Motley chose to have the training session this week because of Tuesday's ceremony in Columbia honoring the victims of domestic violence and because October is national Domestic Violence Awareness Month.
Thornwell, the domestic violence prosecutor, and others will talk Friday at the event sponsored by several local social services and law enforcement agencies.
"This is the right time for people to look at this problem and figure out how the community can deal with it," Motley said.
Until then, heroic people such as Estelle Robinson will have to face life without a daughter who was killed in domestic violence.
Next year someone will invite the strong Estelle Robinson to Columbia for a ceremony to honor the victims of 2011 domestic violence that should have never happened in the first place.
No ceremony will bring Shrece Robinson back to her mother - or give 2-year-old Zaylen a mother himself.
Tuesday's ceremony - and the ceremony next year - will have faceless cardboard cutouts, as many cutouts as victims.
But victims are not faceless. Shrece Robinson had a beautiful face.

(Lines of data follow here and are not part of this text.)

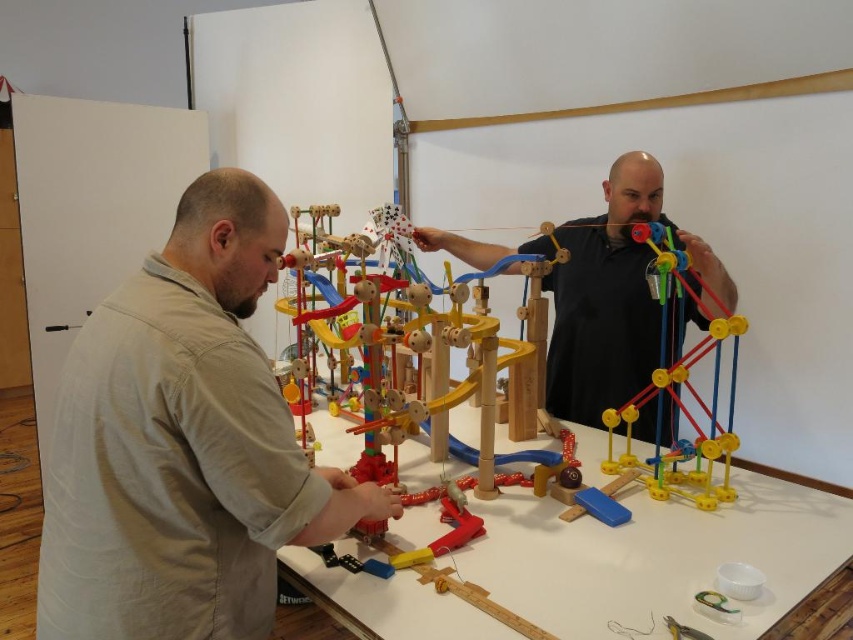 Consider the image. Can you confirm if wooden at center is positioned below black matte man at center?

Yes, wooden at center is below black matte man at center.

Is the position of wooden at center less distant than that of black matte man at center?

Yes, it is.

This screenshot has height=640, width=853. What do you see at coordinates (656, 557) in the screenshot?
I see `wooden at center` at bounding box center [656, 557].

Domestic violence and bullets took that beauty away.
Want to go?
What: "Inside the Criminal Mind: The Domestic Violence Offender"
When: 8:30 a.m. to 4 p.m. Friday
Where: Baxter Hood Center, York Technical College in Rock Hill
How much: $89.99, which includes lunch and materials
Why: The class counts toward required continuing education units for professionals involved in law, medicine and social services.